Question

I'm starting to work with smart pointers in C++0X/11 and I've run into a peculiar situation. I want to up cast an instance of an object using shared_ptr.

Class Extend inherits from class Base, where Base class has a virtual destructor in order to make it polymorphic (otherwise dynamic_pointer_cast complains about non-polymorphic class casting).

if therefore:

std::shared_ptr<Base> obj = std::make_shared<Base>();

and then I do:

obj = std::dynamic_pointer_cast<Extend>(obj);
  1. Is it safe ?
  2. What happens to other pointers to the object ? Is only obj treating it as Extend, while other shared pointers will still treat it as Base?
  3. Is it safe to up-cast same instance or should I do something else ?

EDIT: Thank you for the answers. The real reason I was asking this question was to handle XML documents usign a SAX parser, but I got carried away with up/down casting. What I sort of wanted was:

std::shared_ptr<Extend> ex = std::dynamic_pointer_cast<Extend>(obj);
obj = ex;

But it makes no sense at all, instead I'll just use an object factory.

Was it helpful?

Solution

This is not an up-cast, but a down-cast (you're casting from a less to a more derived class). However:

Is it safe?

Yes, it is safe, but since you are trying to downcast a pointer to an object whose run-time type is not Extend, you will get a null pointer in return.

What happens to other pointers to the object? Is only obj treating it as Extend, while other shared pointers will still treat it as Base?

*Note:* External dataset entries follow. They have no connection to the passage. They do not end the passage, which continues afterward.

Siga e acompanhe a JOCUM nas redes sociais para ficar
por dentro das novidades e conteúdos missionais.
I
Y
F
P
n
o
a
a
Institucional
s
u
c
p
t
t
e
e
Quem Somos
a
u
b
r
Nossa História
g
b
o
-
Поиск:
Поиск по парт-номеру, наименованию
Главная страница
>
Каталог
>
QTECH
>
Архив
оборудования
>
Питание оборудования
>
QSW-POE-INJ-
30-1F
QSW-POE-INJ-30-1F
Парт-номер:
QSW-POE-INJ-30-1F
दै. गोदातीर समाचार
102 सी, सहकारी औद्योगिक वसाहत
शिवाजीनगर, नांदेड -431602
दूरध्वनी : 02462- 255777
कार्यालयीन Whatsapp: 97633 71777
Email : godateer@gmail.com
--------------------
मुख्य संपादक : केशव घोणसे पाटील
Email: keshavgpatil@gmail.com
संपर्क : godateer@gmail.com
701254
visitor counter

You have a misconception here: downcasting a pointer to an object doesn't transform the object. If the object is not of the target type, you won't get a downcasted pointer to it. The type of the pointed object (of any object) is determined at compile-time and won't change.

Is it safe to up-cast same instance or should I do something else ?

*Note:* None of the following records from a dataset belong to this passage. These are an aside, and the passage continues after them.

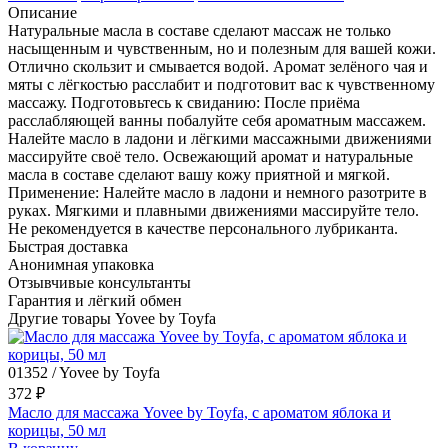
Описание
Натуральные масла в составе сделают массаж не только
насыщенным и чувственным, но и полезным для вашей кожи.
Отлично скользит и смывается водой. Аромат зелёного чая и
мяты с лёгкостью расслабит и подготовит вас к чувственному
массажу. Подготовьтесь к свиданию: После приёма
расслабляющей ванны побалуйте себя ароматным массажем.
Налейте масло в ладони и лёгкими массажными движениями
массируйте своё тело. Освежающий аромат и натуральные
масла в составе сделают вашу кожу приятной и мягкой.
Применение: Налейте масло в ладони и немного разотрите в
руках. Мягкими и плавными движениями массируйте тело.
Не рекомендуется в качестве персонального лубриканта.
Быстрая доставка
Анонимная упаковка
Отзывчивые консультанты
Гарантия и лёгкий обмен
Другие товары Yovee by Toyfa
01352 / Yovee by Toyfa
372 ₽
Масло для массажа Yovee by Toyfa, с ароматом яблока и
корицы, 50 мл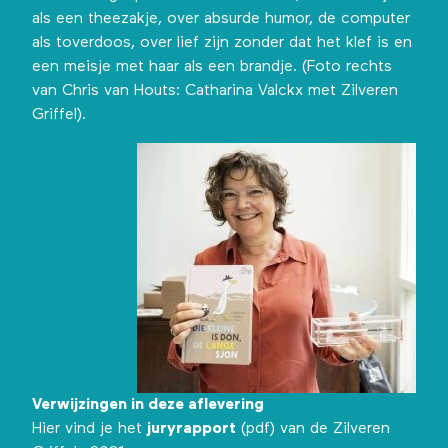
als een theezakje, over absurde humor, de computer
als toverdoos, over lief zijn zonder dat het klef is en
een meisje met haar als een brandje. (Foto rechts
van Chris van Houts: Catharina Valckx met Zilveren
Griffel).
Verwijzingen in deze aflevering
Hier vind je het
juryrapport
(pdf) van de Zilveren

Not sure what you mean here, the formulation of this question probably stems from the above misconception. However, this instruction:

obj = std::dynamic_pointer_cast<Extend>(obj);

Will make obj a null pointer. The assignment itself is legal, since you can assign a (smart) pointer to a derived class to a (smart) pointer to a base class. However, since the right side of the assignment evaluates to a null pointer (because of what written above), you will eventually get a null pointer assigned to obj.

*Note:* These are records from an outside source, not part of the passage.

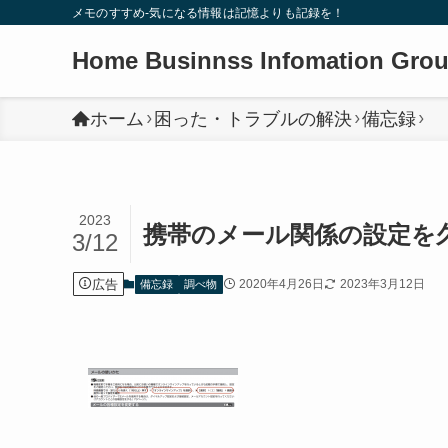
メモのすすめ-気になる情報は記憶よりも記録を！
Home Businnss Infomation Gro
ホーム
困った・トラブルの解決
備忘録
2023
携帯のメール関係の設定を
3/12
広告
2020年4月26日
2023年3月12日
備忘録
調べ物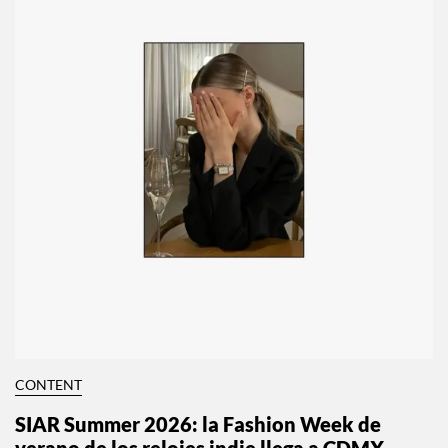
CONTENT
SIAR Summer 2026: la Fashion Week de
verano de los relojes indie llega a CDMX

Since you are basically just resetting obj, if obj is the last shared pointer to the object created through make_shared<>(), this object will be destroyed after the assignment above is performed.

OTHER TIPS

You can only down cast to a super type if the underlying object really is of that type. Casting can't suddenly give your underlying object new properties.

std::make_shared<Base>();

Will, under the covers call: new Base.

Which means that you can't:

obj = std::dynamic_pointer_cast<Extend>(obj);

Any more than you could use dynamic_cast on a new Base to make it into something that it isn't. You'll need to make_shared<Extend> and then pass it around using a shared_ptr<Base>.